[Collected data entries]
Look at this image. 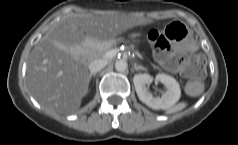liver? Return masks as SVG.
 I'll list each match as a JSON object with an SVG mask.
<instances>
[{
  "label": "liver",
  "instance_id": "6515ba94",
  "mask_svg": "<svg viewBox=\"0 0 238 145\" xmlns=\"http://www.w3.org/2000/svg\"><path fill=\"white\" fill-rule=\"evenodd\" d=\"M151 21L136 14L107 12L102 15L67 16L55 23L32 49L27 63V84L47 110L73 113L88 89L90 50L86 38L103 42Z\"/></svg>",
  "mask_w": 238,
  "mask_h": 145
}]
</instances>
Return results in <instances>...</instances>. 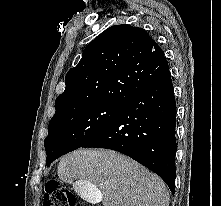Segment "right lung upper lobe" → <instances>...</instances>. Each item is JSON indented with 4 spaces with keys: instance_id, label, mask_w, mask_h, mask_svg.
Listing matches in <instances>:
<instances>
[{
    "instance_id": "1",
    "label": "right lung upper lobe",
    "mask_w": 221,
    "mask_h": 206,
    "mask_svg": "<svg viewBox=\"0 0 221 206\" xmlns=\"http://www.w3.org/2000/svg\"><path fill=\"white\" fill-rule=\"evenodd\" d=\"M168 70L163 51L144 29L112 26L84 49L78 65L66 74L56 113L94 103L123 105Z\"/></svg>"
}]
</instances>
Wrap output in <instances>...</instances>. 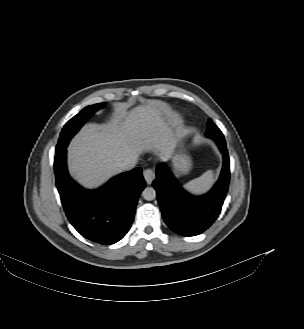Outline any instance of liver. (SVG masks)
<instances>
[{
	"label": "liver",
	"instance_id": "1",
	"mask_svg": "<svg viewBox=\"0 0 304 329\" xmlns=\"http://www.w3.org/2000/svg\"><path fill=\"white\" fill-rule=\"evenodd\" d=\"M177 115L165 102L153 100L127 112L120 107L105 124H86L68 147L70 174L95 188L117 174L119 163L153 149L166 159Z\"/></svg>",
	"mask_w": 304,
	"mask_h": 329
}]
</instances>
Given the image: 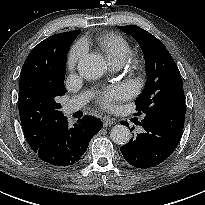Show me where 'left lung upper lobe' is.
I'll list each match as a JSON object with an SVG mask.
<instances>
[{
  "label": "left lung upper lobe",
  "mask_w": 205,
  "mask_h": 205,
  "mask_svg": "<svg viewBox=\"0 0 205 205\" xmlns=\"http://www.w3.org/2000/svg\"><path fill=\"white\" fill-rule=\"evenodd\" d=\"M120 29L139 42L146 59L148 78L136 101V115L152 113L162 105L185 104L180 72L163 43L135 25L120 26Z\"/></svg>",
  "instance_id": "5c2ea615"
}]
</instances>
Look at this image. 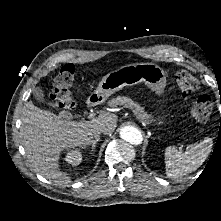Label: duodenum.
<instances>
[{
	"label": "duodenum",
	"mask_w": 221,
	"mask_h": 221,
	"mask_svg": "<svg viewBox=\"0 0 221 221\" xmlns=\"http://www.w3.org/2000/svg\"><path fill=\"white\" fill-rule=\"evenodd\" d=\"M96 101L97 100L95 98H90L86 103L87 107L93 106L96 103Z\"/></svg>",
	"instance_id": "obj_1"
}]
</instances>
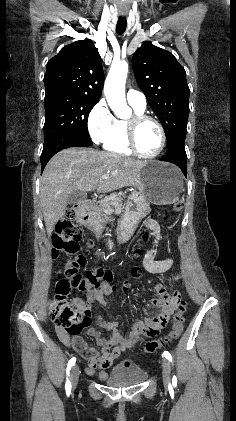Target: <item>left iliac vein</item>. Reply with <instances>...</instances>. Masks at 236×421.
Segmentation results:
<instances>
[{"instance_id": "4c4485c4", "label": "left iliac vein", "mask_w": 236, "mask_h": 421, "mask_svg": "<svg viewBox=\"0 0 236 421\" xmlns=\"http://www.w3.org/2000/svg\"><path fill=\"white\" fill-rule=\"evenodd\" d=\"M162 364H163V370H162V376H163V380L165 382V386L169 385L170 382V378H171V366L170 363L167 359L162 358Z\"/></svg>"}]
</instances>
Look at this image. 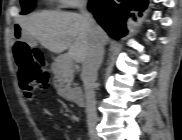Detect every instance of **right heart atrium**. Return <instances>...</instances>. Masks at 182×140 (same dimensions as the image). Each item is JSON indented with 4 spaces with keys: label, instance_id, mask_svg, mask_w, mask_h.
Masks as SVG:
<instances>
[{
    "label": "right heart atrium",
    "instance_id": "right-heart-atrium-1",
    "mask_svg": "<svg viewBox=\"0 0 182 140\" xmlns=\"http://www.w3.org/2000/svg\"><path fill=\"white\" fill-rule=\"evenodd\" d=\"M84 0H60V4L66 8H80L85 5Z\"/></svg>",
    "mask_w": 182,
    "mask_h": 140
}]
</instances>
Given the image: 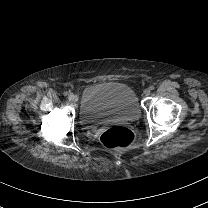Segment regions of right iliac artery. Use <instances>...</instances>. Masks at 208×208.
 <instances>
[{
    "mask_svg": "<svg viewBox=\"0 0 208 208\" xmlns=\"http://www.w3.org/2000/svg\"><path fill=\"white\" fill-rule=\"evenodd\" d=\"M63 95H64V96H68V92H64Z\"/></svg>",
    "mask_w": 208,
    "mask_h": 208,
    "instance_id": "1",
    "label": "right iliac artery"
}]
</instances>
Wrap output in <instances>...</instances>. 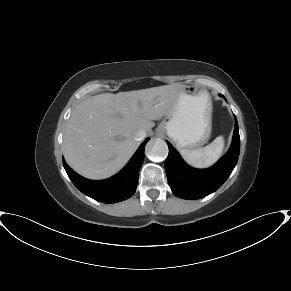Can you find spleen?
I'll list each match as a JSON object with an SVG mask.
<instances>
[{
  "label": "spleen",
  "instance_id": "3e777b00",
  "mask_svg": "<svg viewBox=\"0 0 291 291\" xmlns=\"http://www.w3.org/2000/svg\"><path fill=\"white\" fill-rule=\"evenodd\" d=\"M224 137L218 136L213 142L204 148L189 150L182 149L183 159L194 168H208L220 158L224 149Z\"/></svg>",
  "mask_w": 291,
  "mask_h": 291
}]
</instances>
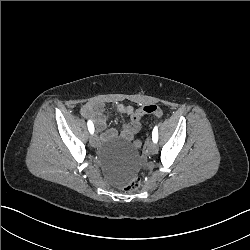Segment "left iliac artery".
I'll return each instance as SVG.
<instances>
[{"instance_id":"obj_1","label":"left iliac artery","mask_w":250,"mask_h":250,"mask_svg":"<svg viewBox=\"0 0 250 250\" xmlns=\"http://www.w3.org/2000/svg\"><path fill=\"white\" fill-rule=\"evenodd\" d=\"M152 140H153L154 143H157V141H158V129H157V126H155V128L153 129Z\"/></svg>"}]
</instances>
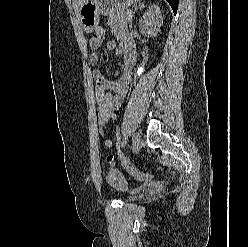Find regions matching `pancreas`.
<instances>
[{
  "label": "pancreas",
  "mask_w": 248,
  "mask_h": 247,
  "mask_svg": "<svg viewBox=\"0 0 248 247\" xmlns=\"http://www.w3.org/2000/svg\"><path fill=\"white\" fill-rule=\"evenodd\" d=\"M131 17L132 15H130L129 11L116 10L112 14H110L108 18V25L113 30L127 27L129 24H131L132 21Z\"/></svg>",
  "instance_id": "pancreas-1"
}]
</instances>
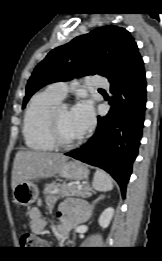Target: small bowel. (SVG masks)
Segmentation results:
<instances>
[{
    "label": "small bowel",
    "instance_id": "c3829d8e",
    "mask_svg": "<svg viewBox=\"0 0 162 261\" xmlns=\"http://www.w3.org/2000/svg\"><path fill=\"white\" fill-rule=\"evenodd\" d=\"M66 214L67 209L65 206L61 207L59 210V215L61 216L63 223L62 227H66ZM29 220L31 224V229L34 233H40L43 228L45 227V220L43 219L41 215V211L38 207H34L29 211Z\"/></svg>",
    "mask_w": 162,
    "mask_h": 261
}]
</instances>
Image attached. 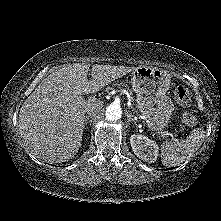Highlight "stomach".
Masks as SVG:
<instances>
[{
  "mask_svg": "<svg viewBox=\"0 0 221 221\" xmlns=\"http://www.w3.org/2000/svg\"><path fill=\"white\" fill-rule=\"evenodd\" d=\"M131 85L136 93L138 110L153 131L163 130L169 123L174 104L166 95L171 76L163 69L139 66L132 72Z\"/></svg>",
  "mask_w": 221,
  "mask_h": 221,
  "instance_id": "obj_1",
  "label": "stomach"
}]
</instances>
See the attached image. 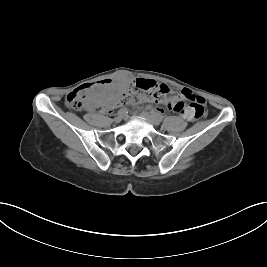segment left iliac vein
Returning <instances> with one entry per match:
<instances>
[{"label": "left iliac vein", "mask_w": 267, "mask_h": 267, "mask_svg": "<svg viewBox=\"0 0 267 267\" xmlns=\"http://www.w3.org/2000/svg\"><path fill=\"white\" fill-rule=\"evenodd\" d=\"M141 117L148 122L149 124L153 125V126H157L159 125V121L156 120L153 116H151L149 113L147 112H142L141 113Z\"/></svg>", "instance_id": "4c4485c4"}]
</instances>
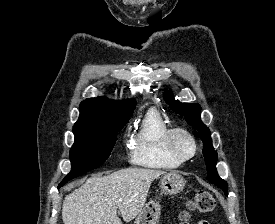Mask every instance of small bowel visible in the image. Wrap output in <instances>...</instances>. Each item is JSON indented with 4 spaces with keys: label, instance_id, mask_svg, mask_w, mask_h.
<instances>
[{
    "label": "small bowel",
    "instance_id": "c3829d8e",
    "mask_svg": "<svg viewBox=\"0 0 275 224\" xmlns=\"http://www.w3.org/2000/svg\"><path fill=\"white\" fill-rule=\"evenodd\" d=\"M198 224H210V223L206 220H201V221L198 222Z\"/></svg>",
    "mask_w": 275,
    "mask_h": 224
}]
</instances>
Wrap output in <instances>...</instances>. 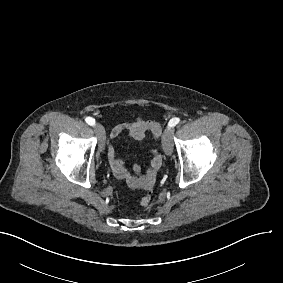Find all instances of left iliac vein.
Instances as JSON below:
<instances>
[{
  "instance_id": "left-iliac-vein-1",
  "label": "left iliac vein",
  "mask_w": 283,
  "mask_h": 283,
  "mask_svg": "<svg viewBox=\"0 0 283 283\" xmlns=\"http://www.w3.org/2000/svg\"><path fill=\"white\" fill-rule=\"evenodd\" d=\"M172 133L173 128L168 127L164 130L162 134V145L166 155H171L173 151Z\"/></svg>"
}]
</instances>
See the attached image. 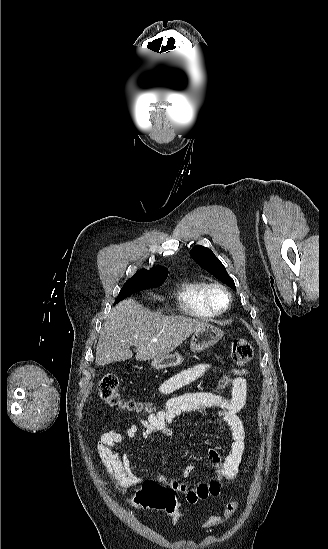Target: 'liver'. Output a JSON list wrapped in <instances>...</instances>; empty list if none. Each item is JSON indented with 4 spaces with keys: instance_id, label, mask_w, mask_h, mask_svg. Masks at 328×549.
<instances>
[{
    "instance_id": "6515ba94",
    "label": "liver",
    "mask_w": 328,
    "mask_h": 549,
    "mask_svg": "<svg viewBox=\"0 0 328 549\" xmlns=\"http://www.w3.org/2000/svg\"><path fill=\"white\" fill-rule=\"evenodd\" d=\"M208 321L193 317H164L142 307L133 299L113 307L102 325L96 349V365L127 361L136 347L137 361L159 359L175 351L192 333L207 327Z\"/></svg>"
}]
</instances>
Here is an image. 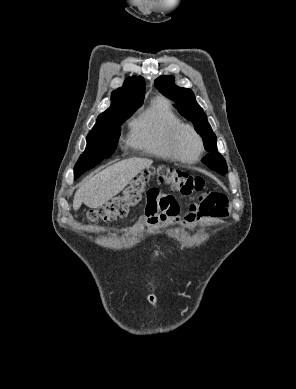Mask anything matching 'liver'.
<instances>
[{
	"label": "liver",
	"instance_id": "obj_1",
	"mask_svg": "<svg viewBox=\"0 0 296 389\" xmlns=\"http://www.w3.org/2000/svg\"><path fill=\"white\" fill-rule=\"evenodd\" d=\"M153 161L146 158H130L119 161L86 180L76 191L73 209L82 203L90 208H98L120 193L137 174L151 166Z\"/></svg>",
	"mask_w": 296,
	"mask_h": 389
}]
</instances>
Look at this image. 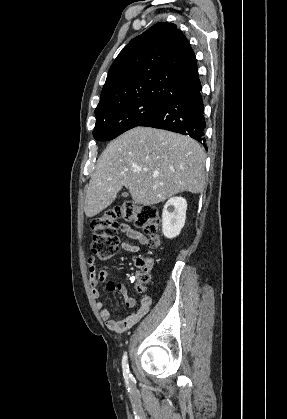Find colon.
<instances>
[{"instance_id": "obj_1", "label": "colon", "mask_w": 287, "mask_h": 419, "mask_svg": "<svg viewBox=\"0 0 287 419\" xmlns=\"http://www.w3.org/2000/svg\"><path fill=\"white\" fill-rule=\"evenodd\" d=\"M124 219L143 230L150 237V246L158 244L160 215L153 206L141 205L130 200L123 201L104 211L91 222L93 240L92 253L101 260L111 258L118 249V220ZM136 266L143 272L138 276L137 290L142 291L148 283L150 260L141 256L135 259Z\"/></svg>"}]
</instances>
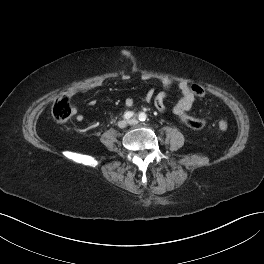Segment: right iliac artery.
I'll return each instance as SVG.
<instances>
[{
    "label": "right iliac artery",
    "mask_w": 264,
    "mask_h": 264,
    "mask_svg": "<svg viewBox=\"0 0 264 264\" xmlns=\"http://www.w3.org/2000/svg\"><path fill=\"white\" fill-rule=\"evenodd\" d=\"M134 116H135V114L133 112H130V111H128L124 114V118L127 120L133 118Z\"/></svg>",
    "instance_id": "82829eb1"
}]
</instances>
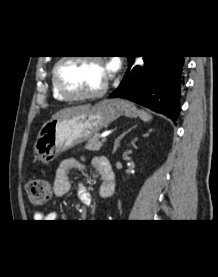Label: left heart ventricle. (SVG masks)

→ **WHAT IS REQUIRED**: What the answer must hold is the exact text of every line from the one containing "Segment: right iliac artery." through the end of the data, minus any pictures.

→ **EXERCISE OUTPUT**:
Segment: right iliac artery.
I'll return each instance as SVG.
<instances>
[{
    "label": "right iliac artery",
    "mask_w": 264,
    "mask_h": 264,
    "mask_svg": "<svg viewBox=\"0 0 264 264\" xmlns=\"http://www.w3.org/2000/svg\"><path fill=\"white\" fill-rule=\"evenodd\" d=\"M134 116H135V114L133 112H130V111H128L124 114V118L127 120L133 118Z\"/></svg>",
    "instance_id": "82829eb1"
}]
</instances>
Label: left heart ventricle. (SVG masks)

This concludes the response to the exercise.